WebArena breaks when you need breadth beyond web automation. It is a web benchmark, full stop. It can tell you a lot about browser agents, but not much about code execution, knowledge-graph reasoning, or other agentic settings. Some WebArena tasks are infeasible, validation can be too strict, and accessibility issues can distort results. So even within its domain, it is not a perfect mirror of the real web.
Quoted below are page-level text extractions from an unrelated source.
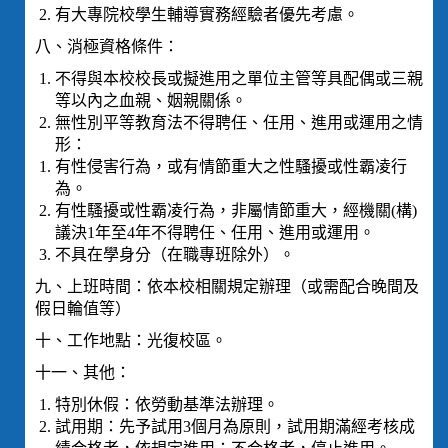
有大專院校學生輔導實務經驗者優先考慮。
八、消極資格條件：
不得與本校校長或擬進用之單位主管等具配偶或三親
等以內之血親、姻親關係。
無性別平等教育法不得聘任、任用、進用或運用之情
形：
有性侵害行為，或有情節重大之性騷擾或性霸凌行
為。
有性騷擾或性霸凌行為，非屬情節重大，經機關(構)
議決1年至4年不得聘任、任用、進用或運用。
不具在學身分（在職專班除外）。
九、上班時間：依本校相關規定辦理（或需配合晚間及
假日輪值等）
十、工作地點：光復校區。
十一、其他：
特別休假：依勞動基準法辦理。
試用期：先予試用3個月為原則，試用期滿經考核成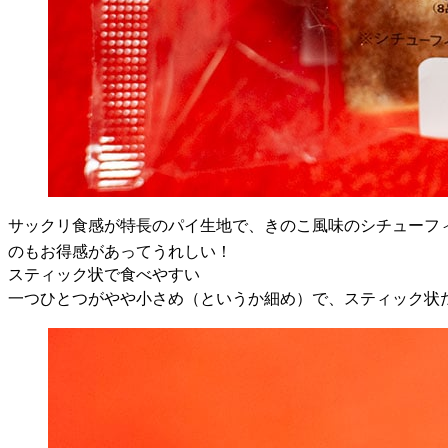
サックリ食感が特長のパイ生地で、きのこ風味のシチューフ
のもお得感があってうれしい！
スティック状で食べやすい
一つひとつがやや小さめ（というか細め）で、スティック状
It is a controlled approximation with high practical value.

If you need a benchmark that covers many agent modes, WebArena is too narrow. If you need a benchmark that faithfully isolates browser workflows, AgentBench is too diffuse.

Which one should you pick?

Pick AgentBench if your real question is: "How does this model behave as an agent across different settings?" It is the better choice for teams comparing models, studying failure modes, or building a broad evaluation portfolio. It exposes long-horizon reasoning problems, instruction-following failures, invalid actions, and context exhaustion across eight environments. If you care about general agent competence more than browser realism, AgentBench is the more informative benchmark.

Pick WebArena if your real question is: "Can this agent actually do realistic web work?" It is the better choice for browser-agent teams, web automation research, and product groups that need a reproducible stand-in for real websites. It is the standard benchmark for realistic web interaction, it has a strong ecosystem, and top agents are now approaching human performance - which makes it especially useful when you need a meaningful ceiling.

If you are deciding between them for a serious evaluation program, the cleanest answer is often not either/or. Use AgentBench when you need breadth and failure diagnosis across agentic settings. Use WebArena when you need depth and realism in web navigation. But if you only get one, let the shape of your product decide: general agent capability points to AgentBench; browser-native automation points to WebArena.

Pick AgentBench if you need breadth across agent settings, multi-turn failure analysis, and a modular benchmark that reveals where models break outside one domain.

Pick WebArena if you need depth in realistic web navigation, reproducible browser environments, and the clearest test of whether an agent can actually complete web workflows.